Listed entries Block Start

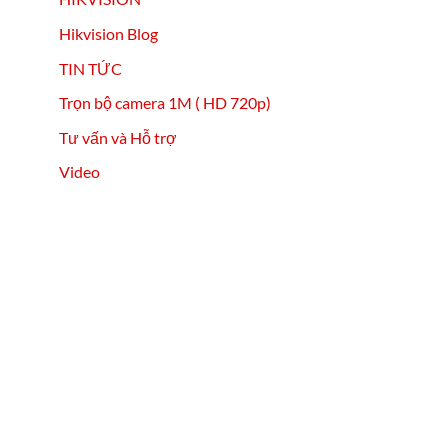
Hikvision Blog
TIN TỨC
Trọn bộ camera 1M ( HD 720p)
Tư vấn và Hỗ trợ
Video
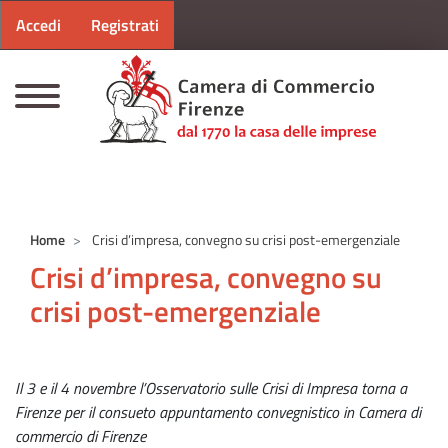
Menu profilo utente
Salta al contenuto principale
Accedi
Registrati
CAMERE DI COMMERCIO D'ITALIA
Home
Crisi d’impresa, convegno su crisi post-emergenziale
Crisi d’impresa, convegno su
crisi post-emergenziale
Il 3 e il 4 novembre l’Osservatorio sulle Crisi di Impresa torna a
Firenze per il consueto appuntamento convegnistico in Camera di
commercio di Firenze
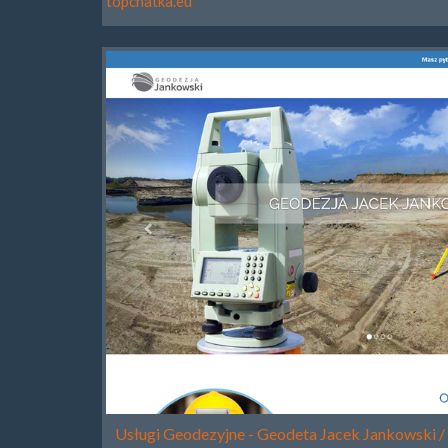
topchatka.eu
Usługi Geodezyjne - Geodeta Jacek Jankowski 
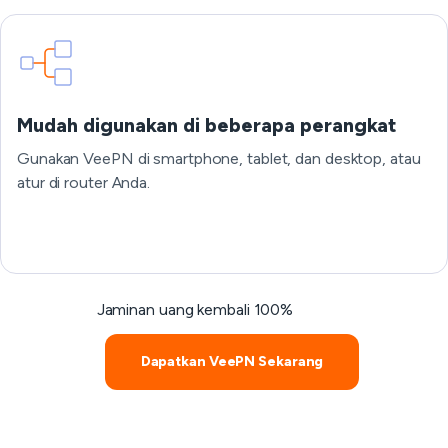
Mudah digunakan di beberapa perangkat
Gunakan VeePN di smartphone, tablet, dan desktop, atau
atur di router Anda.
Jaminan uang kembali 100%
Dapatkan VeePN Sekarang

Listed entries Block End
Listed entries Block Start

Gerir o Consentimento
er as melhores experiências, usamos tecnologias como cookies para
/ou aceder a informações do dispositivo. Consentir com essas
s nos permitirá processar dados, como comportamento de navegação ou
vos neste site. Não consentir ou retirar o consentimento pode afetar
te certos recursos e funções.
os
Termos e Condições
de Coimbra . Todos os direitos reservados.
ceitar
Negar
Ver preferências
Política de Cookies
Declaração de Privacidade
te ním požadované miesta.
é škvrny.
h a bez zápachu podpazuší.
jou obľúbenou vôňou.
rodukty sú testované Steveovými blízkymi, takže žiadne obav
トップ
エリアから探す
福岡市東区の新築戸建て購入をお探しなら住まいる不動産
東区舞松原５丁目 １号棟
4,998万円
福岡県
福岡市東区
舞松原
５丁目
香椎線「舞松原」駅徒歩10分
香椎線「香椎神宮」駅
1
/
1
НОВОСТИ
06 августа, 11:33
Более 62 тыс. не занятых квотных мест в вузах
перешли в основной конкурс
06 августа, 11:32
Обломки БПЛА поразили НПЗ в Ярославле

Listed entries Block End
Listed entries Block Start

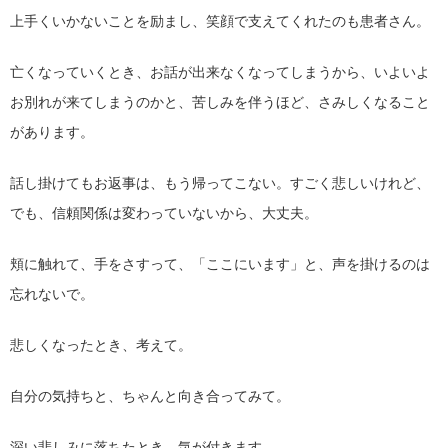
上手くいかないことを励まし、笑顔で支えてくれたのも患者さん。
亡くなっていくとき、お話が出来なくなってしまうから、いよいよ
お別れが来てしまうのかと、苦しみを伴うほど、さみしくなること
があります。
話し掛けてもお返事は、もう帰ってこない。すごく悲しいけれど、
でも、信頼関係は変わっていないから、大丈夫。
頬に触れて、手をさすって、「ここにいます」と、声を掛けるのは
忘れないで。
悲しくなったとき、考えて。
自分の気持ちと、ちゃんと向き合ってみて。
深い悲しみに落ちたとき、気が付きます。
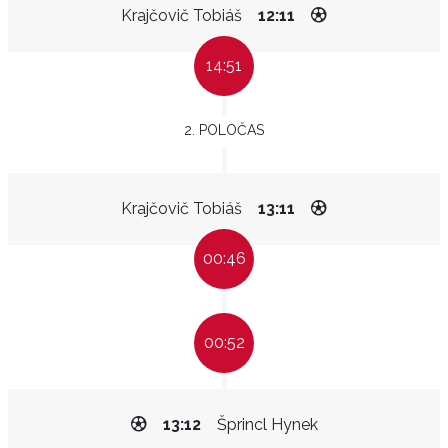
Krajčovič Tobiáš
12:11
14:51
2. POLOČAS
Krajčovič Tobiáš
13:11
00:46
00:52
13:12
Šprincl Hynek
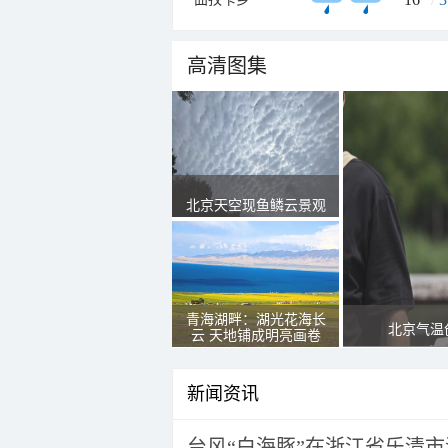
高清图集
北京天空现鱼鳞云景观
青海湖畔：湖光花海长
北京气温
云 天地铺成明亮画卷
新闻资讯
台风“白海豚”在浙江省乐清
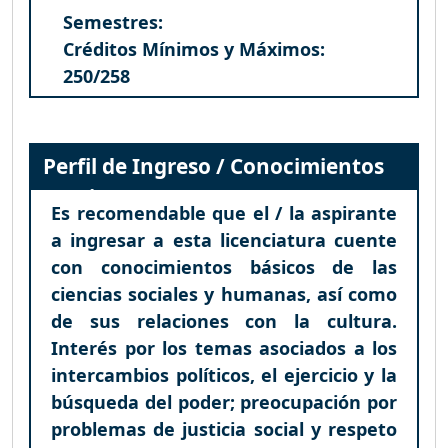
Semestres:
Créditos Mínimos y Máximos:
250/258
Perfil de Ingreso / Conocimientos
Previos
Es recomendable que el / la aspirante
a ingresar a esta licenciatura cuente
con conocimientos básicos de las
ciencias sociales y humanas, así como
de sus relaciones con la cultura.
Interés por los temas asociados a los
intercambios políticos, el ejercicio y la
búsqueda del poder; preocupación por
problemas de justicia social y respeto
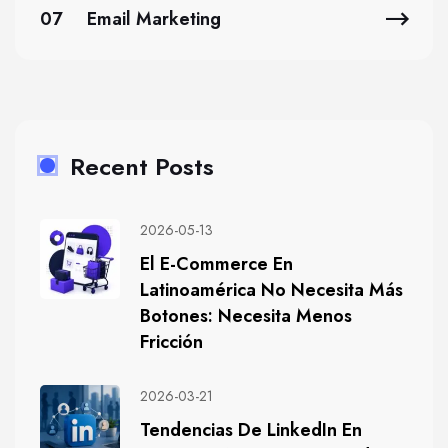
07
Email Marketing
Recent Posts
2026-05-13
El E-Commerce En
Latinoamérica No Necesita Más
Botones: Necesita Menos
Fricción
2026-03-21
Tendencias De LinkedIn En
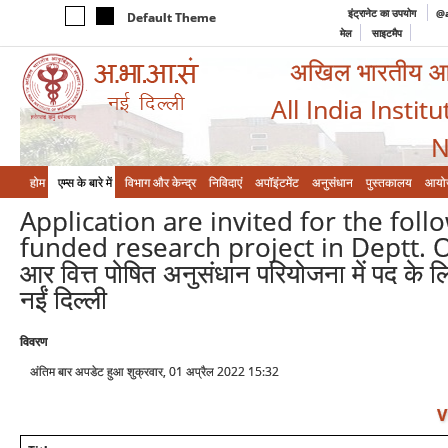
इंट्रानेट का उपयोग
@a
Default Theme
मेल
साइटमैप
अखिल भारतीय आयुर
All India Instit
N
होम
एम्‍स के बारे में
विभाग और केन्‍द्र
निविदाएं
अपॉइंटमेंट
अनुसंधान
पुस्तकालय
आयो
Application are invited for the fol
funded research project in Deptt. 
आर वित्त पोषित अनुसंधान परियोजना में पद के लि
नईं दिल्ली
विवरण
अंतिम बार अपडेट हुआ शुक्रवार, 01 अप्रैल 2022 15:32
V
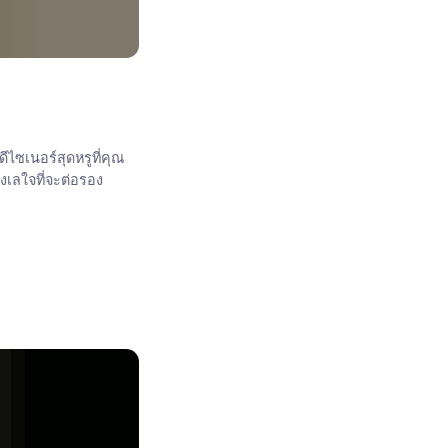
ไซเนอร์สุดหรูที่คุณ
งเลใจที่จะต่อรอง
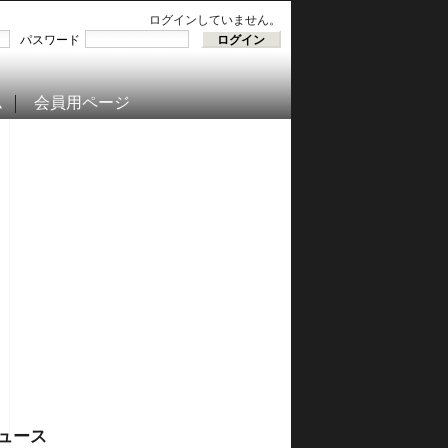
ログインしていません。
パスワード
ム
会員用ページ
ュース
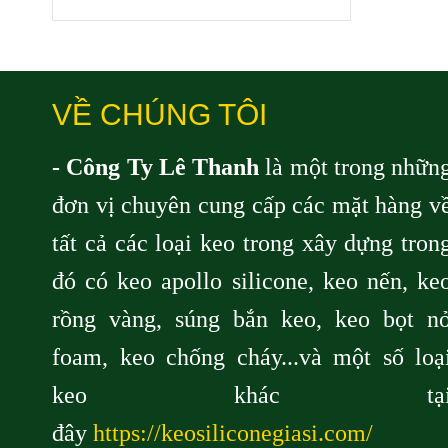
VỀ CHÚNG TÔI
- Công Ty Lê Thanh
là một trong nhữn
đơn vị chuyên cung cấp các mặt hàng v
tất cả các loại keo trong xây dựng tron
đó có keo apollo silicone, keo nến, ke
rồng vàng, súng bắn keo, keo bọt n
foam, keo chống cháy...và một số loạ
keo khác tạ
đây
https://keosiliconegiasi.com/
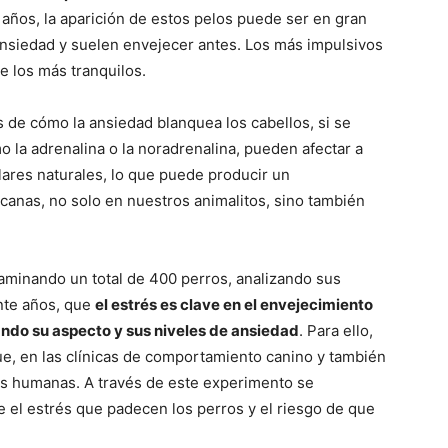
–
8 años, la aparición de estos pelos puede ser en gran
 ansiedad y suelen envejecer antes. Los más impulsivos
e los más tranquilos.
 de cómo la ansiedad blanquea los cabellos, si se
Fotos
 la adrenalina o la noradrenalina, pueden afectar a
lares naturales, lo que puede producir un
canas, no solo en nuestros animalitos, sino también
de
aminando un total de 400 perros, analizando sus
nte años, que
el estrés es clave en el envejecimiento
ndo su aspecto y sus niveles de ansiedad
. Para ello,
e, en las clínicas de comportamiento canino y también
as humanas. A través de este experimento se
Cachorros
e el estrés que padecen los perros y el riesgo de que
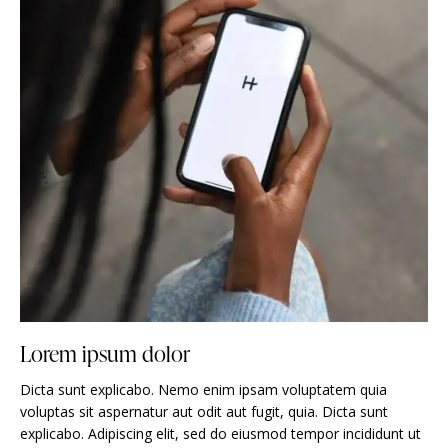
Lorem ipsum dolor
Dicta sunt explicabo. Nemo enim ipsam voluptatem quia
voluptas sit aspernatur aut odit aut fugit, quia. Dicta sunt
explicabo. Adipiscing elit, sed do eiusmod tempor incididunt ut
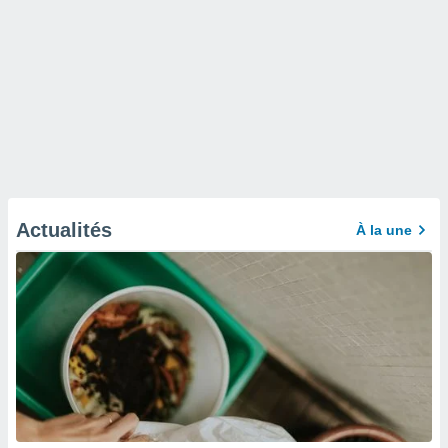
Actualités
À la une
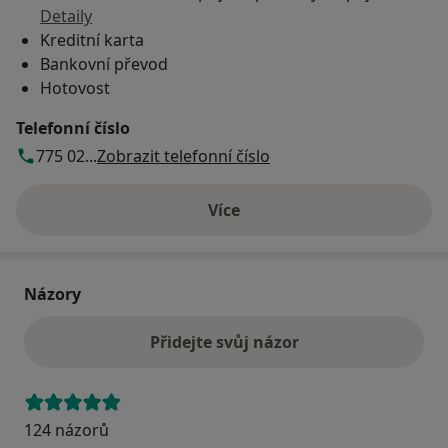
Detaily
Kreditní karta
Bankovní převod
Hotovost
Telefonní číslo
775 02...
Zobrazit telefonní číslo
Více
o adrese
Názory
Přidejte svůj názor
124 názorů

Listed entries Block End

◆ Exercise directions
Look above for the line with "Hikvision Blog" and the line with "Dapatkan VeePN Sekarang"; set down those two lines and all lines between them exactly, without pictures and without anything else.

◆ Solution to the problem
Hikvision Blog
TIN TỨC
Trọn bộ camera 1M ( HD 720p)
Tư vấn và Hỗ trợ
Video
Menu profilo utente
Salta al contenuto principale
Accedi
Registrati
CAMERE DI COMMERCIO D'ITALIA
Home
Crisi d’impresa, convegno su crisi post-emergenziale
Crisi d’impresa, convegno su
crisi post-emergenziale
Il 3 e il 4 novembre l’Osservatorio sulle Crisi di Impresa torna a
Firenze per il consueto appuntamento convegnistico in Camera di
commercio di Firenze
topchatka.eu
Usługi Geodezyjne - Geodeta Jacek Jankowski 
Mudah digunakan di beberapa perangkat
Gunakan VeePN di smartphone, tablet, dan desktop, atau
atur di router Anda.
Jaminan uang kembali 100%
Dapatkan VeePN Sekarang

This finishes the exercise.